_REQUIRED ACTION_: Only the lines below, from the one with "This high-quality automotive" through the one with "Read More →", are to be written out, exactly.

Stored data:
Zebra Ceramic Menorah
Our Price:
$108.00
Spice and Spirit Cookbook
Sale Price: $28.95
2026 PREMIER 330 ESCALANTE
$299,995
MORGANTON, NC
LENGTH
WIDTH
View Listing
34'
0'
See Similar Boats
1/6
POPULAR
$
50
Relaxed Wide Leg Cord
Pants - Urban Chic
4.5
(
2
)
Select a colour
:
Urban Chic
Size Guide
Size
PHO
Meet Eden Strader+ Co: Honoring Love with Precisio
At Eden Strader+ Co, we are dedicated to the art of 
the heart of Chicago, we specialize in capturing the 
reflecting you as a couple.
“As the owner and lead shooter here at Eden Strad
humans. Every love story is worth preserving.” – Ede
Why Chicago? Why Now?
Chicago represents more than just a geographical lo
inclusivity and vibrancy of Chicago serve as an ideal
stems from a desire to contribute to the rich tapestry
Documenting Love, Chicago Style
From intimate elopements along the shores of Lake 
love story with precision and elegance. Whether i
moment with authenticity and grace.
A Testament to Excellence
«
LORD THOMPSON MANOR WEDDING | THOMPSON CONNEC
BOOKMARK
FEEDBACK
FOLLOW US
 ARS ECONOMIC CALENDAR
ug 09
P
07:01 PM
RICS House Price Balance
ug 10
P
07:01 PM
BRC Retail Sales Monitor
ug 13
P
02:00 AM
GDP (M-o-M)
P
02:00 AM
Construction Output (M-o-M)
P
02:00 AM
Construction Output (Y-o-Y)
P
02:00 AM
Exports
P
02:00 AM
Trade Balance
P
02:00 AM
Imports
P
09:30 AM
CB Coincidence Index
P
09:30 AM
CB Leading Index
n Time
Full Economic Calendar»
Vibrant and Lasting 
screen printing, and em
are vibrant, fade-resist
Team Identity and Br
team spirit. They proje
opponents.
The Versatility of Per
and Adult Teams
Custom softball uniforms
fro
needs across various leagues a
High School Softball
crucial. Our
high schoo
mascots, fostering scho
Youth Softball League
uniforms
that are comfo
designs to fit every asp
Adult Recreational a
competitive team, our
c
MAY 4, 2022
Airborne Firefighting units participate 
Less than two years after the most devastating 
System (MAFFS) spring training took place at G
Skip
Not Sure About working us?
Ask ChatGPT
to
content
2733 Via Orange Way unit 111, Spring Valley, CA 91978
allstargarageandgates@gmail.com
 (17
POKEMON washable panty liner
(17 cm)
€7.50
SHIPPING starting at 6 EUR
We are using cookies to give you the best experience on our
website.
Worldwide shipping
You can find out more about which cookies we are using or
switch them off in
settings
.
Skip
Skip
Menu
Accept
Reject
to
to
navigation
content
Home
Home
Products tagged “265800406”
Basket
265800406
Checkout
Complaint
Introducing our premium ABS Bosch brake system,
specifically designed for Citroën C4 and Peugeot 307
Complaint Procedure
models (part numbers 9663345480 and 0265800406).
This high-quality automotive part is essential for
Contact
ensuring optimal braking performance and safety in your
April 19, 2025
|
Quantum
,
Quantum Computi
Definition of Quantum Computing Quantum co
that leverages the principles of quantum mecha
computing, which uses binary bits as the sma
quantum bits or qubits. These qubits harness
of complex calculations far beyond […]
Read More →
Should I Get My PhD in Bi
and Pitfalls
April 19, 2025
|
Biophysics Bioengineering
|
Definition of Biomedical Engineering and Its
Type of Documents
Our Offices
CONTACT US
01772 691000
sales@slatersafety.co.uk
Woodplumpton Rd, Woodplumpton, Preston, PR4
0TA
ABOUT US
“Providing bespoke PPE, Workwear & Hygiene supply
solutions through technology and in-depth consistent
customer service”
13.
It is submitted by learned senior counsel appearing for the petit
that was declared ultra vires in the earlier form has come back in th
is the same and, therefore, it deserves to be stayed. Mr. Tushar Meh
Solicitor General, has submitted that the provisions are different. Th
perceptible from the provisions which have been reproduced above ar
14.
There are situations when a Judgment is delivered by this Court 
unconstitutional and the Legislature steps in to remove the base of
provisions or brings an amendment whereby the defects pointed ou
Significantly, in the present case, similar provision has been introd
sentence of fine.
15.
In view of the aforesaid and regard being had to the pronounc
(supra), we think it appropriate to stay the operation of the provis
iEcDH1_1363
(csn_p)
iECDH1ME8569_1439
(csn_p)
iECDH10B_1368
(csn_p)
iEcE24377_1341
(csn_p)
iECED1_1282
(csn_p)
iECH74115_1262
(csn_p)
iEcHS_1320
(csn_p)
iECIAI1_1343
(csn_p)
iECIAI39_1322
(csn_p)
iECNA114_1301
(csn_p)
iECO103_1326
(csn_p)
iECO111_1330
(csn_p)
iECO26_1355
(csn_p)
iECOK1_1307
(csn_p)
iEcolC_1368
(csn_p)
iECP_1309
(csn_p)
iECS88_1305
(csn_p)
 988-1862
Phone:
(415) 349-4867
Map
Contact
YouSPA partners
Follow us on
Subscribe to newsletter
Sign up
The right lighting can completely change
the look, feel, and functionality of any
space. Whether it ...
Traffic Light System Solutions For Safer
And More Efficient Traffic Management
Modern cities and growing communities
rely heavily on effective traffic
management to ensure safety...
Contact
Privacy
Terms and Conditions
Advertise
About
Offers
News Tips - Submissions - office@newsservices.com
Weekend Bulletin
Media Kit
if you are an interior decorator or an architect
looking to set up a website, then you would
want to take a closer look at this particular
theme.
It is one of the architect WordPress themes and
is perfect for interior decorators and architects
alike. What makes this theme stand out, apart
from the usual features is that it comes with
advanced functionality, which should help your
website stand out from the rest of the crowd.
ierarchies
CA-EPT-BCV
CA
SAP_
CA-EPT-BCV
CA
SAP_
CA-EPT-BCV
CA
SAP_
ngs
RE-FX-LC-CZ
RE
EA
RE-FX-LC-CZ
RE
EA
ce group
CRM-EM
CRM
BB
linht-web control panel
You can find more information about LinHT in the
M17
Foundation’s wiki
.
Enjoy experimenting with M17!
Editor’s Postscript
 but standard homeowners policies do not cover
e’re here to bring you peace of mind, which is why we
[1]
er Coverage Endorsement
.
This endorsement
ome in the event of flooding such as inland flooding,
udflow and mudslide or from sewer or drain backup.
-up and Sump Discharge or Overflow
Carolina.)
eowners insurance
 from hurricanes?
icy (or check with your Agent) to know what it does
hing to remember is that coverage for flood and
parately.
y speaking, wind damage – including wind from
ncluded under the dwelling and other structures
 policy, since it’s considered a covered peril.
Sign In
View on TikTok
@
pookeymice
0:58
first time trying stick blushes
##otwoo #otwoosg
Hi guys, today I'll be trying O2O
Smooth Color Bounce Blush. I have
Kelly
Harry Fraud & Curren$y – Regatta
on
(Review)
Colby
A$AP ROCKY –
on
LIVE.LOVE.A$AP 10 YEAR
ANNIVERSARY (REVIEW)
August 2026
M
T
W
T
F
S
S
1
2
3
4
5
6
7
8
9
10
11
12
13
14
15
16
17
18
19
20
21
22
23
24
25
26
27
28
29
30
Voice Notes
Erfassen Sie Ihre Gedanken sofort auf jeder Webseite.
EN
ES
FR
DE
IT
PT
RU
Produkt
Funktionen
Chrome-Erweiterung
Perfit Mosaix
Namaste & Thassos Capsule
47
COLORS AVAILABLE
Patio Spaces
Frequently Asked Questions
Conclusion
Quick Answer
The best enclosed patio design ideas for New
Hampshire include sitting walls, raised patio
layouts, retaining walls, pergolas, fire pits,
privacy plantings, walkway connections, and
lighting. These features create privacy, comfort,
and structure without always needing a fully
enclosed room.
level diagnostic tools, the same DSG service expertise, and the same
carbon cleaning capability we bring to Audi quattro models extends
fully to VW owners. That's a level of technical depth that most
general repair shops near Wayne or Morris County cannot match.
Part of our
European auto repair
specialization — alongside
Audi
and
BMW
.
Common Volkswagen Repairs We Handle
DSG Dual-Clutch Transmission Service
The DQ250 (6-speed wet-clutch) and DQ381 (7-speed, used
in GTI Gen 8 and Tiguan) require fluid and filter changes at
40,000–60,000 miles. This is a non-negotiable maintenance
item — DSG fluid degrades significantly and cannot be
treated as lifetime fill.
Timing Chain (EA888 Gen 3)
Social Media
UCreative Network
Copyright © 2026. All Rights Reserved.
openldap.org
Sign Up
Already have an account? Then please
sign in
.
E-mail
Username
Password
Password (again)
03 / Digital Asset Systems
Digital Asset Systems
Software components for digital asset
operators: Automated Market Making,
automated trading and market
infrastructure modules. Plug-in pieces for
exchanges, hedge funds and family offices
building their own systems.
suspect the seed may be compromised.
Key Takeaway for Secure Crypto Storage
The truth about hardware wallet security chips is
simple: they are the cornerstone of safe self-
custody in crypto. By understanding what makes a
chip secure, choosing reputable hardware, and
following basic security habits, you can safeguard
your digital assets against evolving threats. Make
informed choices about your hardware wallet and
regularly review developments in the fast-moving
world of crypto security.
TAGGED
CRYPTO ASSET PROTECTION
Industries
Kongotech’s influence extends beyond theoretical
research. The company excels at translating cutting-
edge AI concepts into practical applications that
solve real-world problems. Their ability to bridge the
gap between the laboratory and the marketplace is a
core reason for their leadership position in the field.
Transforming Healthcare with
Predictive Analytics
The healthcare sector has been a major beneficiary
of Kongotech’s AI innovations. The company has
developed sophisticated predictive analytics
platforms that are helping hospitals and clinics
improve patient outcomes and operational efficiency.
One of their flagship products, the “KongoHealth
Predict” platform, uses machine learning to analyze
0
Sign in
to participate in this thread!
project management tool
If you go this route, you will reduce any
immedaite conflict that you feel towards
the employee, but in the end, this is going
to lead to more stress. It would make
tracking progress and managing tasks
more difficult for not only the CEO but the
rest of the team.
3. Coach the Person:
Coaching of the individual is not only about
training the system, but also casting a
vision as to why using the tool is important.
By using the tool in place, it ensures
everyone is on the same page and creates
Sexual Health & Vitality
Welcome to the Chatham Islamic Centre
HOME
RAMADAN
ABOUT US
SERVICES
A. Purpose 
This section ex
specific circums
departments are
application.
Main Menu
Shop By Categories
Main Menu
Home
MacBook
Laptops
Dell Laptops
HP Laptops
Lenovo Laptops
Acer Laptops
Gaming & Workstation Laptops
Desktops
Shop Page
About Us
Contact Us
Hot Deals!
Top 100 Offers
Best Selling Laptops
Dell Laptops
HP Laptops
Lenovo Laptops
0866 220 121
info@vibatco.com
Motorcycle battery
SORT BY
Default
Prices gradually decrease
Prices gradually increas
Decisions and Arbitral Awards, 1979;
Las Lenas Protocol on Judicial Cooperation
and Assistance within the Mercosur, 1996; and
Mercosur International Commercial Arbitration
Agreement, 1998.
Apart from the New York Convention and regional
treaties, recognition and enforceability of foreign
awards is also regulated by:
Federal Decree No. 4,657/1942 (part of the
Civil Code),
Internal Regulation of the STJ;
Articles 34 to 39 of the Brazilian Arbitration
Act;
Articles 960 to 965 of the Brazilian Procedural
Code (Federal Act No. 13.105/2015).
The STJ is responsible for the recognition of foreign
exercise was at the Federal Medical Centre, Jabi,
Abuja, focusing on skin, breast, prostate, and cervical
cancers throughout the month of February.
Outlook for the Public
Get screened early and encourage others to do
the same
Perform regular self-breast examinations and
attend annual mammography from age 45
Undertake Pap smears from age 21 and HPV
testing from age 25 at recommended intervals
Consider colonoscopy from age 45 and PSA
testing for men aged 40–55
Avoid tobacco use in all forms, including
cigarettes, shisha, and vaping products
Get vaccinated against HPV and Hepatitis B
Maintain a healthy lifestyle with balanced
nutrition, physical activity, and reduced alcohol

_SOLUTION_:
This high-quality automotive part is essential for
Contact
ensuring optimal braking performance and safety in your
April 19, 2025
|
Quantum
,
Quantum Computi
Definition of Quantum Computing Quantum co
that leverages the principles of quantum mecha
computing, which uses binary bits as the sma
quantum bits or qubits. These qubits harness
of complex calculations far beyond […]
Read More →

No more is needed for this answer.